It seems that the Government do not have that duty. It would also seem that the Government do not accept the duty to acknowledge the existence of the massive numbers of hon. Members who represent Derbyshire either.

Other areas have been given ample opportunity to put their case, but Derbyshire has not. On 2 December 1981 Derbyshire county council submitted its case to the Secretary of State, who has just left. That case was rejected out of hand.

Since then the county council has tried to persuade the Under-Secretary to meet a deputation. That request has also been met with persistent point blank refusal. It is because of that point blank refusal to hear the case, and in the light of the Prime Minister's pledge to listen to representations relating to increased unemployment, that my right hon. Friend the Member for Chesterfield (Mr. Varley) and my hon. Friends the Members for Bolsover (Mr. Skinner), Ilkeston (Mr. Fletcher), Derby, North (Mr. Whitehead) and myself wrote to the Prime Minister asking her to meet us in order to enable her to honour her pledge.

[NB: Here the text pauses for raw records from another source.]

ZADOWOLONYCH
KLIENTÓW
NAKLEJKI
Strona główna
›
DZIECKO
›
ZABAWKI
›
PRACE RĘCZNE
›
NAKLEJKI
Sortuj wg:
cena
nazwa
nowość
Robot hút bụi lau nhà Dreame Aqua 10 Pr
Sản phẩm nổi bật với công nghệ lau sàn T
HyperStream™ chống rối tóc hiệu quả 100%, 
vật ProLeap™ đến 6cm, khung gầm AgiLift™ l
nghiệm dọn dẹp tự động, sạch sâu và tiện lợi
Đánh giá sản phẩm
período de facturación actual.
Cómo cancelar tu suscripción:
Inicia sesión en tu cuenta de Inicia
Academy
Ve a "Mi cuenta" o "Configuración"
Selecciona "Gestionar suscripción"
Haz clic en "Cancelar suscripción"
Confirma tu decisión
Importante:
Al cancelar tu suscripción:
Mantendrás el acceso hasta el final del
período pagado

In her reply to me today the right hon. Lady has flatly refused to do so. In view of the wealth of evidence now available to the Department of Industry about Derbyshire, none of which came from any official source in Derbyshire, the Prime Minister said: I feel that a meeting with me at this stage would serve no useful purpose. That, to me, is a blank refusal.

However, the matter is worse than that. In her reply, which I received today after the statement, she informed me that there has been a meeting with the Under-Secretary of State. He has at long last received a deputation. She goes on to tell me that she understands that I have been invited to the deputation. I must inform the Prime Minister that she misunderstands the situation. I have not been invited. It was not until I received her letter today after the statement that I was officially notified that the deputation consisted of a Conservative Minister, a Conservative Member of Parliament and two Conservative opposition members from the minuscule minority on the Derbyshire county council. With that sort of meeting and representation, who can be surprised if my colleagues on the county council decline to touch it with a barge pole?

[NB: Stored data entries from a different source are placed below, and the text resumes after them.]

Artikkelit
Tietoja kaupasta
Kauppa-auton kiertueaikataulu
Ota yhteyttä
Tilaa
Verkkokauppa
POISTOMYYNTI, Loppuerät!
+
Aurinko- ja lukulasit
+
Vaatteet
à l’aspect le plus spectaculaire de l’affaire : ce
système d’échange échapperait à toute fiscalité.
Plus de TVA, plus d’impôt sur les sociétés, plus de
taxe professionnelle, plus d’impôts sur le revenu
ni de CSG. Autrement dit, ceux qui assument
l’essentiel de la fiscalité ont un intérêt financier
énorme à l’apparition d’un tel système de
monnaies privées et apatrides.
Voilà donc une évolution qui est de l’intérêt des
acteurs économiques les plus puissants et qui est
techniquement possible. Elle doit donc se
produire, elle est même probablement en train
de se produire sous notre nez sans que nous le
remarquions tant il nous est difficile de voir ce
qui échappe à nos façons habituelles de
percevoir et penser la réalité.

It should not need humble little me to remind the Government that consultation and/or negotiation with district and county councils should be with the district and county councils and not members of minority groups of their own ilk, chosen as they see fit. In her reply, the Prime Minister attempted to say that I would anyway be able to debate the case tonight. But what is the point of debating the case if this afternoon's statement is final? I shall concentrate on trying to persuade the Government that they have mishandled Derbyshire's case and that they should reconsider it.

I am not so arrogant as to think that the Secretary of State made the statement as a pre-emptive strike to stifle me, but it has at least had that effect. However, our case is cast-iron. I shall briefly outline the points, although some of my colleagues might also wish to speak. However, I would prefer the case to come from the horse's mouth—the elected representatives in Derbyshire.

There has been a phenomenal rise in unemployment in Derbyshire. Unemployment is still rising and it is higher than in many areas that will again be in receipt of intermediate status. The official forecast of the decline in Derbyshire's activity and employment is that it will be catastrophic unless something is done. The situation in Derbyshire will be worse than that in almost any other part of the country. Derbyshire is a responsible county and was induced by intermediate status to put millions and millions of pounds into creating industrial estates and reclaiming land to assist those who came to the county to create work. All that money will go down the drain.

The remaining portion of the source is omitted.